_What is expected_
Begin at the top of the entries below and write out every line through the one containing "wielokrotnego użytku, kup już teraz nasz", excluding pictures.

_Provided entries_
───
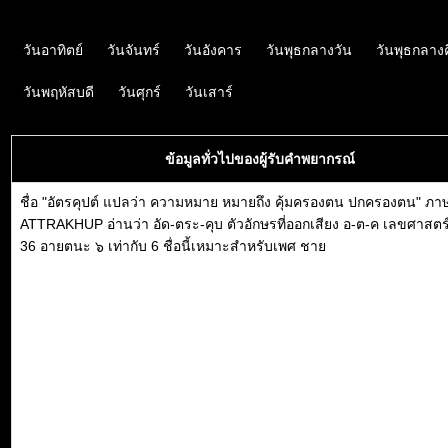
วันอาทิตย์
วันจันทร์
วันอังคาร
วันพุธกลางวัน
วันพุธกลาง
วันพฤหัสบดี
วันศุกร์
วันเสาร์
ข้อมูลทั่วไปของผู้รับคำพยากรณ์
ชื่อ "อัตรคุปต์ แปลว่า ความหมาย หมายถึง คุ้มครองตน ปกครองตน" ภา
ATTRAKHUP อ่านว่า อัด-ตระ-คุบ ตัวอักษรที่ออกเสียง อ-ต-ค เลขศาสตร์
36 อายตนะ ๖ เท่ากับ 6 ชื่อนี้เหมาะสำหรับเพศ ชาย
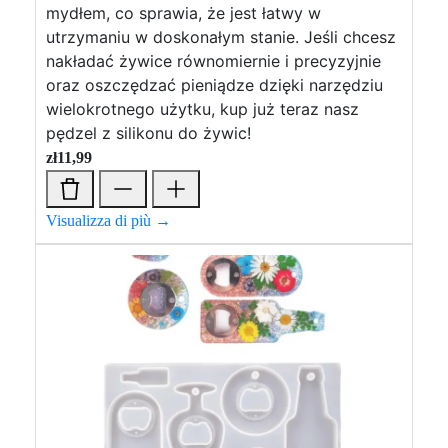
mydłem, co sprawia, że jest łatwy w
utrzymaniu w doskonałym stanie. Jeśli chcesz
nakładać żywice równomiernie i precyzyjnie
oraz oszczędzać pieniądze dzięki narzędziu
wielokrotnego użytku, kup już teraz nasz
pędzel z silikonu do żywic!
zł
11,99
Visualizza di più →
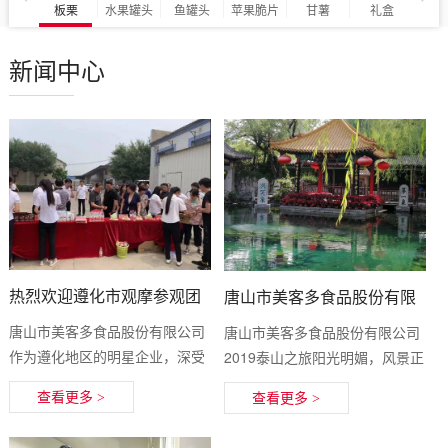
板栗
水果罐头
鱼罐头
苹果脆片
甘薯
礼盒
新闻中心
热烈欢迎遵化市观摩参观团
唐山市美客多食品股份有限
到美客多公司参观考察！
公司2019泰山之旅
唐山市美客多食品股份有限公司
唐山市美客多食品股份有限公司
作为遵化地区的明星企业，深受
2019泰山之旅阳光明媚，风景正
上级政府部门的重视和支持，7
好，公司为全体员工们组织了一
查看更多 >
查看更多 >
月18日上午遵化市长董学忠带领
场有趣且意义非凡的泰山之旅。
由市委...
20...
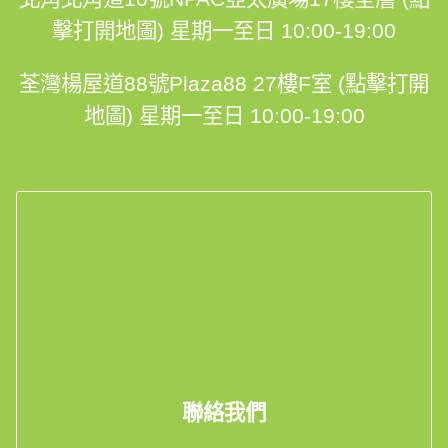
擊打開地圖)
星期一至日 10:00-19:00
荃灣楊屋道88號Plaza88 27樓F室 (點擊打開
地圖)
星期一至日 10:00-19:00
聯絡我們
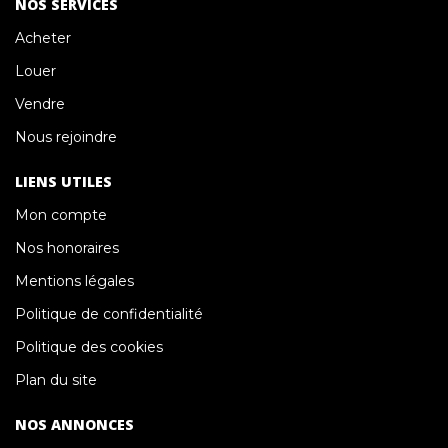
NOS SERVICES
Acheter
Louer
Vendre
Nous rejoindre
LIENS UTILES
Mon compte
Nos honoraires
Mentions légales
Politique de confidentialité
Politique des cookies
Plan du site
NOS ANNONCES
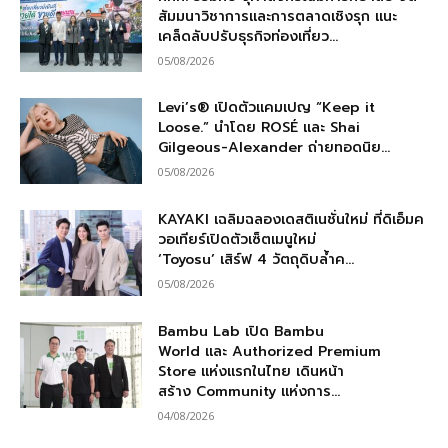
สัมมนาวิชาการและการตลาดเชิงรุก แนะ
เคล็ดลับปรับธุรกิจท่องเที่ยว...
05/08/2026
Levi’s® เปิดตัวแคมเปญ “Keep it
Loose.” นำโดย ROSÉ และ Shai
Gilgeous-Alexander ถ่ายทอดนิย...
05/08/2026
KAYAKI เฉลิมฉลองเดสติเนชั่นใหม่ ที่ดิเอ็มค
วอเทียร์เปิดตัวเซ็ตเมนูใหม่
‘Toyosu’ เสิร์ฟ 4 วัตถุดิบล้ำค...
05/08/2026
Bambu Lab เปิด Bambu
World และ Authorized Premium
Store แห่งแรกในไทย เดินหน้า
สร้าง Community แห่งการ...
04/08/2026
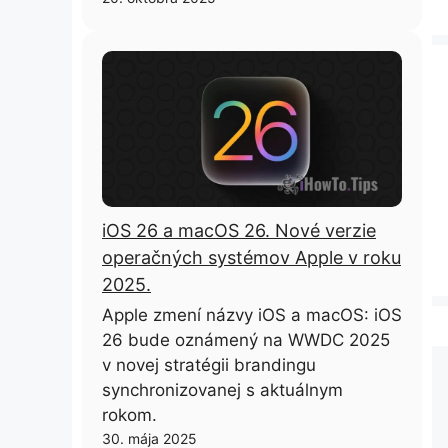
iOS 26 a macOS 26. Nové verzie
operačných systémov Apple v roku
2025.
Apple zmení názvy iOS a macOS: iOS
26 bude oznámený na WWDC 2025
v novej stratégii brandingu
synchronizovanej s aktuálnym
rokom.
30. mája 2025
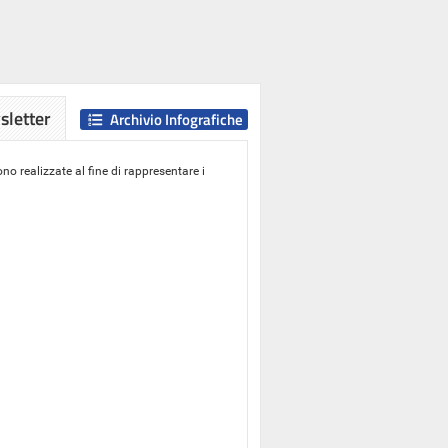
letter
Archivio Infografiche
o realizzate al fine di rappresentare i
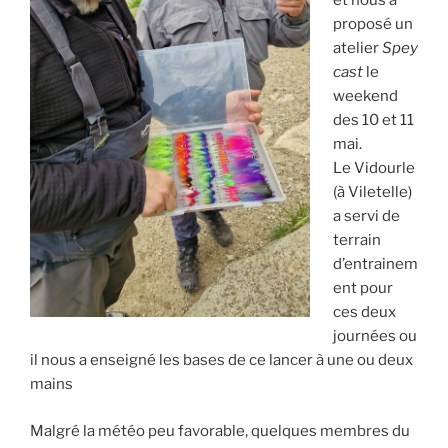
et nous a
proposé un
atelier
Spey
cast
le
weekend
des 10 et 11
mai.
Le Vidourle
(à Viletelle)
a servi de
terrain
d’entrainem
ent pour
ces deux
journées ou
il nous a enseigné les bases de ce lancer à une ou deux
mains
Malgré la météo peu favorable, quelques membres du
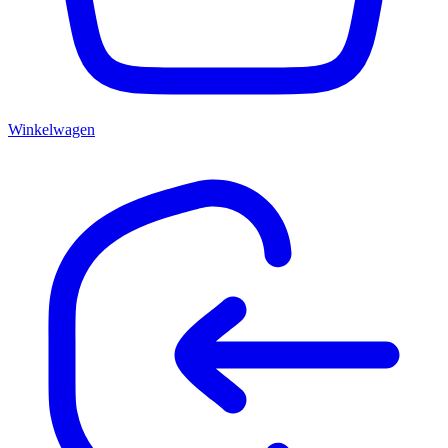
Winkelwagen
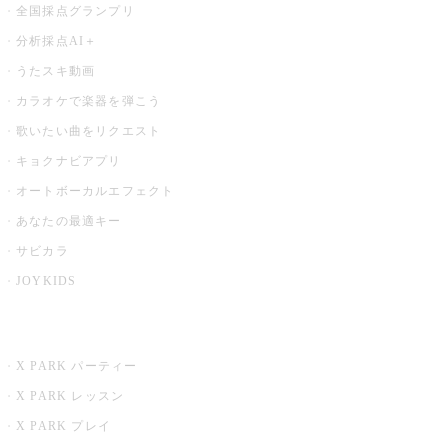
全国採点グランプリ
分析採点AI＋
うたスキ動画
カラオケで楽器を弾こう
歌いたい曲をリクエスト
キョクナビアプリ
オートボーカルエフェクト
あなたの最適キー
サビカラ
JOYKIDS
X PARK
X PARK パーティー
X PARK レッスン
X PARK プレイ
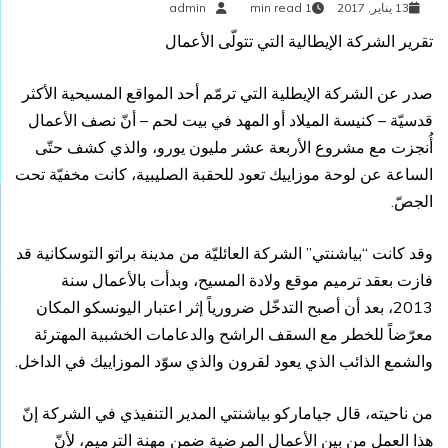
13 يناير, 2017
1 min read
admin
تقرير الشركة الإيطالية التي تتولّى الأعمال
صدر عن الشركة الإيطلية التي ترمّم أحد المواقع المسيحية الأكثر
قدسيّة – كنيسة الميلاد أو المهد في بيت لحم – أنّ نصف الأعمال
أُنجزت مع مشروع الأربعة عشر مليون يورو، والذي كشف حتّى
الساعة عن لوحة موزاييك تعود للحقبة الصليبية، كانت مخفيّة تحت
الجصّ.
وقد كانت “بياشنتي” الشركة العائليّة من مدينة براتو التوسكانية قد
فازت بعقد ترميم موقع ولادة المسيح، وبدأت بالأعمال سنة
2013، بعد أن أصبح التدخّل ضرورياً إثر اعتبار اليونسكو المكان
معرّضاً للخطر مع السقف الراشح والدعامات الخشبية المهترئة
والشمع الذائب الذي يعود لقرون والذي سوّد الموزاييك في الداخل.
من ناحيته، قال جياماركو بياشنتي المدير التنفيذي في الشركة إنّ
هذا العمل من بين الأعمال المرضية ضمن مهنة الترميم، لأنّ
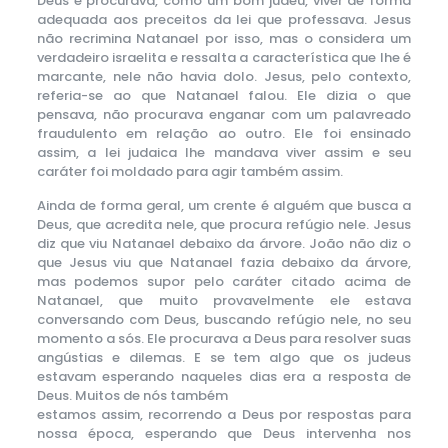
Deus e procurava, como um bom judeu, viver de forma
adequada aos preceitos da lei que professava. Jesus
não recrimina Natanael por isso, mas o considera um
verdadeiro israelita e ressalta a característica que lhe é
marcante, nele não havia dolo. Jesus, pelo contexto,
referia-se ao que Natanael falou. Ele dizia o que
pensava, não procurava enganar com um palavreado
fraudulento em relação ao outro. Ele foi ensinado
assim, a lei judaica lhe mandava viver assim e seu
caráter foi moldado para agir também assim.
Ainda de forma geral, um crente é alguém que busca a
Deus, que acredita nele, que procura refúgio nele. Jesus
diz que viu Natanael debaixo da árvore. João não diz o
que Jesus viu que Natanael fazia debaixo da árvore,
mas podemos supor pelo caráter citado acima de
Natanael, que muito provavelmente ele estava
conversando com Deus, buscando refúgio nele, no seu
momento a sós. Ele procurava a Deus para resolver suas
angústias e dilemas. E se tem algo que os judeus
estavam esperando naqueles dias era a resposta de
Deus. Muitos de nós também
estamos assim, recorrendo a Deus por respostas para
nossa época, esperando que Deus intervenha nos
───
_Response_
วันอาทิตย์
วันจันทร์
วันอังคาร
วันพุธกลางวัน
วันพุธกลาง
วันพฤหัสบดี
วันศุกร์
วันเสาร์
ข้อมูลทั่วไปของผู้รับคำพยากรณ์
ชื่อ "อัตรคุปต์ แปลว่า ความหมาย หมายถึง คุ้มครองตน ปกครองตน" ภา
ATTRAKHUP อ่านว่า อัด-ตระ-คุบ ตัวอักษรที่ออกเสียง อ-ต-ค เลขศาสตร์
36 อายตนะ ๖ เท่ากับ 6 ชื่อนี้เหมาะสำหรับเพศ ชาย
mydłem, co sprawia, że jest łatwy w
utrzymaniu w doskonałym stanie. Jeśli chcesz
nakładać żywice równomiernie i precyzyjnie
oraz oszczędzać pieniądze dzięki narzędziu
wielokrotnego użytku, kup już teraz nasz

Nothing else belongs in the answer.